Of course, if it reads a "meta review" text during training that talks about A-versus-B and the ratios between them, it'll learn that, but it can't itself arrive at this conclusion from simply having read the original sources!

THIS more than anything seems to be the limit of LLM intelligence: they're always one level behind humans when trained on the same inputs. They can learn only to reproduce the level of abstraction given to them, they can't infer the next level from the inputs.

I strongly suspect that this is solvable, but the trillion-dollar question is how? Certainly, vanilla GPT-syle networks cannot do this, something fundamentally new would be required at the training stage. Maybe there needs to be multiple passes over the input data, with secondary passes somehow "meta-training" the model. (If I knew the answer, I'd be rich!)

mewpmewp2 708 days ago

But if you give it those 10 books in the prompt, it will be able to spot that 1 of the authors disagreed.

wizzwizz4 708 days ago

In principle, yes, but empirically? They can't do this reliably, even if all the texts fit within the context window. (They can't even reliably answer the question "what does author X say about Y?" – which, I agree, they should be able to do in principle.)

john-tells-all 709 days ago

That's really insightful! Thanks.

bl0rg 709 days ago

Can you explain what it means to reason about something? Since you are so confident I'm guessing you'll find it easy to come up with a non-contrived definition that'll clearly include humans and future "actual AI" but exclude LLMs.

stoperaticless 709 days ago

Not the parent, but there are couple of things current AI lack:

- learning from single article /book with lasting effect (accumulation of knowledge)

- arithmetics without unexpected errors

- gauging reliability of information it’s printing

BTW. I doubt that you’ll get satisfactory definition of “able to reason” (or “conscious” or “alive” or “chair”). As they define more an end or direction of a spectrum, not an exact cut off point.

Current llms are impressive and useful, but given how often they spout nonsense, it is hard to put them into “able to reason” category.

mewpmewp2 709 days ago

> learning from single article /book with lasting effect (accumulation of knowledge)

If you mean without training the model, it can be done by using RAG, and allowing LLM to decide what to keep in mind as learnings to later come back to those. There are various techniques for RAG based memory/learning. It's a combination of querying the memory that is relevant to current goal, as well as method to keep most recent info in memory, as well as compressing, throwing out old info progressively, assigning importance levels to different "memories". Kind of like humans, honestly.

> arithmetics without unexpected errors

That's a bit handwavy, because humans make very many unexpected errors when doing arithmetics.

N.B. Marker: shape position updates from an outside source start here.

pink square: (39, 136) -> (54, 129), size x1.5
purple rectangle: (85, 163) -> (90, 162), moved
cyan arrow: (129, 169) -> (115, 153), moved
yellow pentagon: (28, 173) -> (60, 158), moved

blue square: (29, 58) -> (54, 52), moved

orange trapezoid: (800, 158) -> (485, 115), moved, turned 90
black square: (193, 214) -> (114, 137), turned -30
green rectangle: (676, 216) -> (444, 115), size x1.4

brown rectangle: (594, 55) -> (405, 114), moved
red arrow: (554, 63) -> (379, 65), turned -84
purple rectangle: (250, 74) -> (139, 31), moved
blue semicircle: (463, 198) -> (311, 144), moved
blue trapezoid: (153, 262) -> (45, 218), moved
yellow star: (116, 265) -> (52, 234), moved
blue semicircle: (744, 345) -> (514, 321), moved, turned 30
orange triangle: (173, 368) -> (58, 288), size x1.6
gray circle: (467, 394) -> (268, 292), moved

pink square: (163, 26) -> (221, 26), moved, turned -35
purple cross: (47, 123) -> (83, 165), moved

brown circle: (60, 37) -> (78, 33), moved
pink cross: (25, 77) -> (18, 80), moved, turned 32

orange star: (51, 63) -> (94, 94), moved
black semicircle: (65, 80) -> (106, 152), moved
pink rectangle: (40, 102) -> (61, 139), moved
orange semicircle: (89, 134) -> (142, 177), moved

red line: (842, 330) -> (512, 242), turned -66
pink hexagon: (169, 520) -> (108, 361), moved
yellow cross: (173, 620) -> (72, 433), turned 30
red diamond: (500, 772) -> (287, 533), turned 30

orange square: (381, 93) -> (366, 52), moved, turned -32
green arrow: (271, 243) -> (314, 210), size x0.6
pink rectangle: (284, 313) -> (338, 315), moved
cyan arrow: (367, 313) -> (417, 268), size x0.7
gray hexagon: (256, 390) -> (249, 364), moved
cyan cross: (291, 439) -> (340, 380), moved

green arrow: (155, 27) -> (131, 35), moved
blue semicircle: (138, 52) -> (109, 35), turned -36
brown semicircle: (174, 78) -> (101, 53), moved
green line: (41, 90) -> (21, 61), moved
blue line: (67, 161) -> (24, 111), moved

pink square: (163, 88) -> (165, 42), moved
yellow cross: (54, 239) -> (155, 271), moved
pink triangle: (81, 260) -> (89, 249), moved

> gauging reliability of information it’s printing

Arguably most people also whatever they output, they are not very good at gauging the reliability. Also you can actually make it do that with proper prompting. You can make it debate itself, and finally let it decide the winning decision and confidence level.

Kiro 709 days ago

Go look at the top comment of this thread: https://news.ycombinator.com/item?id=40900482

That's the kind of stuff I want to see when opening a thread on HN, but most of the times we get shallow snark like yours instead. It's a shame.

p1esk 709 days ago

LLMs are trained to predict the next word in a sequence. As a result of this training they developed reasoning abilities. Currently these reasoning abilities are roughly at human level, but next gen models (gpt5) should be superior to humans at any reasoning tasks.

soist 709 days ago

How did you reach these conclusions and have you validated them by asking these superior artificial agents about whether you're correct or not?

cowsaymoo 709 days ago

The vocabulary used here doesn't have sufficient intrinsic dimension to partition the input into a low loss prediction. Improvement is promising with larger context or denser attention.